And she started telling me about him, the best of all the presidents. I listened, nodded, dosed, and came to, while Linda kept talking. She said that each room in his house – his living room, his study, his library – can tell more about his roots and inner qualities than dozens of books; she spoke about a lovely view of his native fields from his bedroom window, a rivulet, a far away grove, about his touching love of trinkets, each of them telling a story or a parable. She emphasized intelligence, honor and high moral standards of the finest specimen of American people.


On our way we made a stop at West Point.

The cadre cradle for the Pentagon greeted us with a drill – marching to military chants and sergeants’ commands. I stared at the cadets and wondered: where are they – right-flank johns, schwarzeneggers, rambos ? Not a single to be seen. Same story as at the Chester fair. Hunch-back bespectacled boys, club-footed plump girls, scrawny Puerto-Ricans, Chinese, Hindus.. John Silver would have referred to this gang as trash, and I started searching for arguments in favor of computer kids.

Li caught my eye and smiled.

– The main thing is patriotism. They are raised as patriots. Patriotic education is the greatest achievement of American culture, our way of life. Don’t jump at conclusions.

And I started nodding – sure, no doubt. And the location is so great – the Hudson.

– Îh, yeah! A view of Hudson – we call it the Hudson River – is something indeed. Can you help having the feel of your motherland here, where everything breathes history: struggle for independence, battles between the North and the South? The Hudson River – this very site figures in every history book. Every American knows about it the way your kids know about Stalingrad and encounter at the Elbe.

I kept nodding being unsure, if truth be told, of our children, or rather their mentors. And was amazed at the cleanliness around, at the delicious taste of the sandwich we’ve bought at the army kiosk, at well-groomed trees in the academy park: each had a tag with its inventory number attached on a nail with a spring so that it would not sway in the wind and jingle…

And then we were on the road again. Four hours one way proved exhausting. We were still tired from our flight and jet lag. And just to think that the way back would take as long…

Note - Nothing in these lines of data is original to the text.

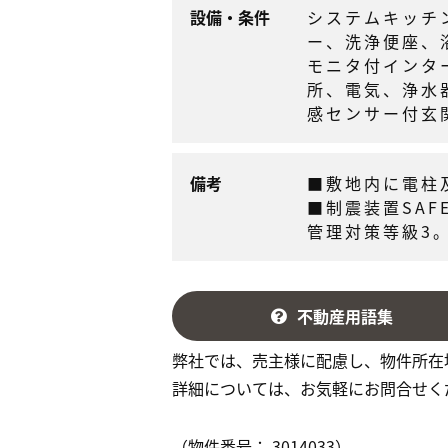
設備・条件
システムキッチ
ー、洗浄便座、
モニタ付インタ
所、電気、浄水
感センサー付玄
備考
■敷地内に電柱
■制震装置SAF
管理対策等級3。
不動産用語集
弊社では、売主様に配慮し、物件所在
詳細については、お気軽にお問合せく
（物件番号： 3014033）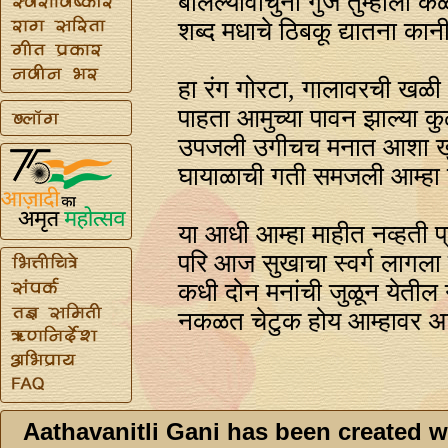
बोलल्यावाचुनी गुज तुम्हाला कळ
शब्द मधाचे ठिबकू द्यातना कानी
हा रंग गोरटा, गालावरची खळी
पाहता आमुच्या पावन झाल्या कु
उपजली उगीचच मनात आशा ख
घायाळाची गती समजली आम्हा प
या आधी आम्हा माहीत नव्हती प्
परि आज सुखाचा स्वर्ग लागला
कधी दोन मनांची जुळून येतील 
नकळत चेटुक होय आम्हावर असल
Aathavanitli Gani has been created w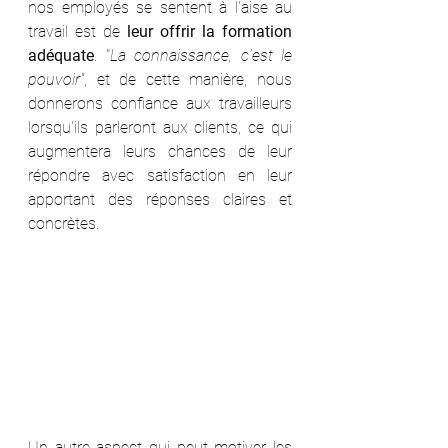
nos employés se sentent à l'aise au 
travail est de 
leur offrir la formation 
adéquate
. "
La connaissance, c'est le 
pouvoir"
, et de cette manière, nous 
donnerons confiance aux travailleurs 
lorsqu'ils parleront aux clients, ce qui  
augmentera leurs chances de leur 
répondre avec satisfaction en leur 
apportant des réponses claires et 
concrètes.
Un autre aspect qui peut motiver les 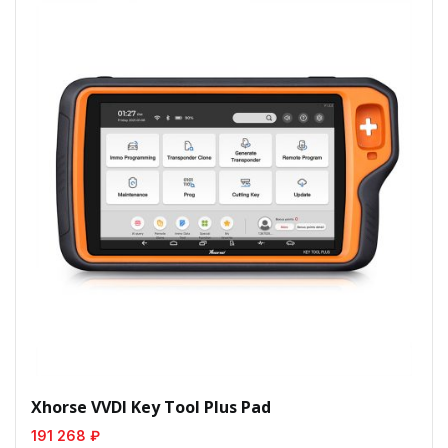
Xhorse VVDI Key Tool Plus Pad
191 268 ₽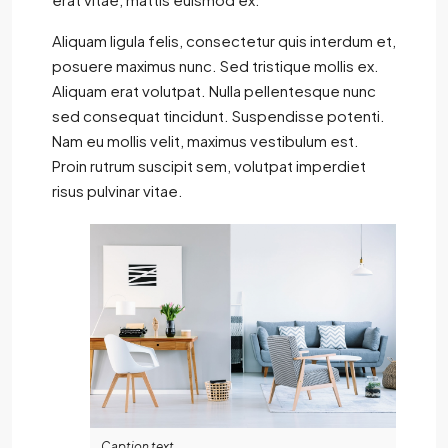
Aliquam ligula felis, consectetur quis interdum et,
posuere maximus nunc. Sed tristique mollis ex.
Aliquam erat volutpat. Nulla pellentesque nunc
sed consequat tincidunt. Suspendisse potenti.
Nam eu mollis velit, maximus vestibulum est.
Proin rutrum suscipit sem, volutpat imperdiet
risus pulvinar vitae.
Caption text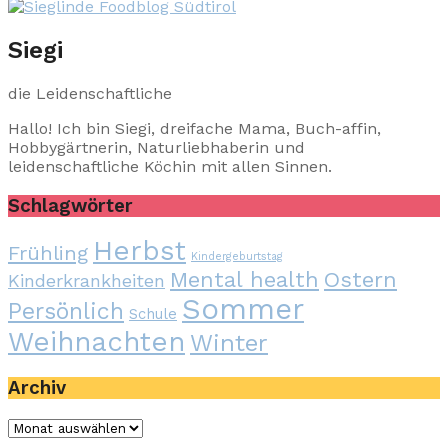
Siegi
die Leidenschaftliche
Hallo! Ich bin Siegi, dreifache Mama, Buch-affin,
Hobbygärtnerin, Naturliebhaberin und
leidenschaftliche Köchin mit allen Sinnen.
Schlagwörter
Herbst
Frühling
Kindergeburtstag
Mental health
Ostern
Kinderkrankheiten
Sommer
Persönlich
Schule
Weihnachten
Winter
Archiv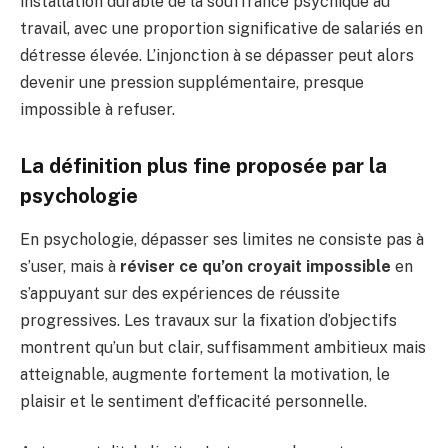
installation durable de la souffrance psychique au
travail, avec une proportion significative de salariés en
détresse élevée. L’injonction à se dépasser peut alors
devenir une pression supplémentaire, presque
impossible à refuser.
La définition plus fine proposée par la
psychologie
En psychologie, dépasser ses limites ne consiste pas à
s’user, mais à
réviser ce qu’on croyait impossible
en
s’appuyant sur des expériences de réussite
progressives. Les travaux sur la fixation d’objectifs
montrent qu’un but clair, suffisamment ambitieux mais
atteignable, augmente fortement la motivation, le
plaisir et le sentiment d’efficacité personnelle.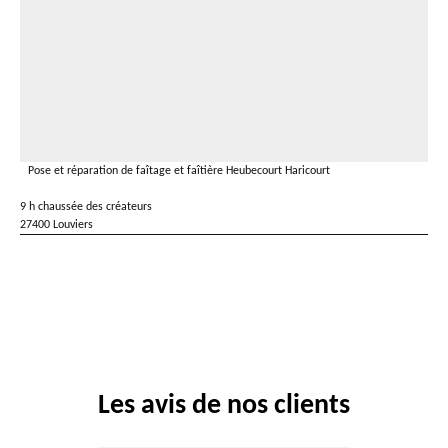
Pose et réparation de faîtage et faîtière Heubecourt Haricourt
9 h chaussée des créateurs
27400 Louviers
Les avis de nos clients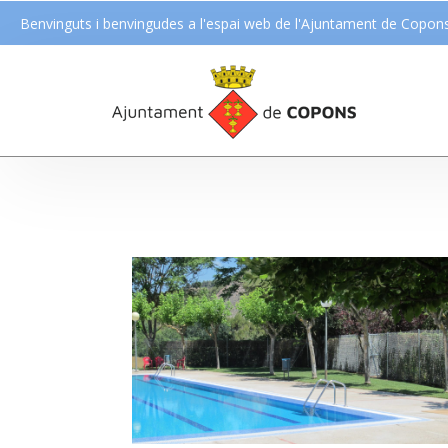
Benvinguts i benvingudes a l'espai web de l'Ajuntament de Copon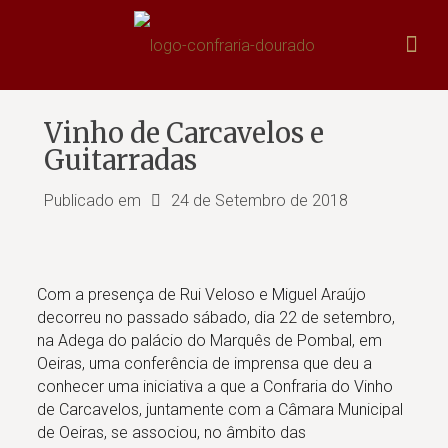
Vinho de Carcavelos e
Guitarradas
Publicado em
24 de Setembro de 2018
Com a presença de Rui Veloso e Miguel Araújo
decorreu no passado sábado, dia 22 de setembro,
na Adega do palácio do Marquês de Pombal, em
Oeiras, uma conferência de imprensa que deu a
conhecer uma iniciativa a que a Confraria do Vinho
de Carcavelos, juntamente com a Câmara Municipal
de Oeiras, se associou, no âmbito das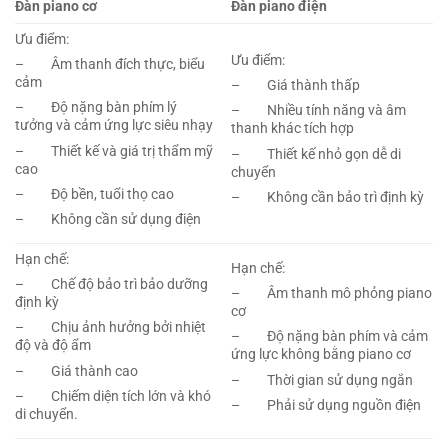
Đàn piano cơ
Đàn piano điện
Ưu điểm:
Ưu điểm:
– Âm thanh đích thực, biểu
cảm
– Giá thành thấp
– Độ nặng bàn phím lý
– Nhiều tính năng và âm
tưởng và cảm ứng lực siêu nhạy
thanh khác tích hợp
– Thiết kế và giá trị thẩm mỹ
– Thiết kế nhỏ gọn dễ di
cao
chuyển
– Độ bền, tuổi thọ cao
– Không cần bảo trì định kỳ
– Không cần sử dụng điện
Hạn chế:
Hạn chế:
– Chế độ bảo trì bảo dưỡng
– Âm thanh mô phỏng piano
định kỳ
cơ
– Chịu ảnh hưởng bởi nhiệt
– Độ nặng bàn phím và cảm
độ và độ ẩm
ứng lực không bằng piano cơ
– Giá thành cao
– Thời gian sử dụng ngắn
– Chiếm diện tích lớn và khó
– Phải sử dụng nguồn điện
di chuyển.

But we had no time to give it a thought. Li parked with panache and said in a voice bearing no traces of fatigue:

– Yes! Here we are!

So we hurried on taking along our passports, money, notebooks and pens, “The History of the United States”, a dictionary, spare films for the camera and cassettes for the video cam – our first, purchased specifically for this trip. We took a path. The house – large and three-storey – loomed yellow behind a hedge. I tarried getting my camera and video cam ready, while Linda made it to the ticket office and stopped scrutinizing the prices. The framed sign over the cashier’s window had only two lines:

Adults– $ 28.

Students – $ 14.

Li leaned to the window and asked whether former USSR citizens were entitled to a discount. She studied the prices again. Then she thought for a moment and wrapped it up:

– Oh, no. It’s too much.

Then she turned and headed towards the car.

We followed in her steps, inwardly agreeing with her. The tickets were indeed too costly. What was there to see, in the long run? The furniture? Some trinkets on the desk? The family portraits? At that time we did not think much of this minor fiasco at the outset of our tour. Okay, we made the trip, okay, we did not get in… And it was not until much later that I realized: it was not easy for Linda – a 100% American – to take a decision like this. Prestige – her personal, a veteran’s family’s, national – was too important for her; F.D.R.’s authority in the US history and culture was too great for her just to turn, say “No!” and ride away.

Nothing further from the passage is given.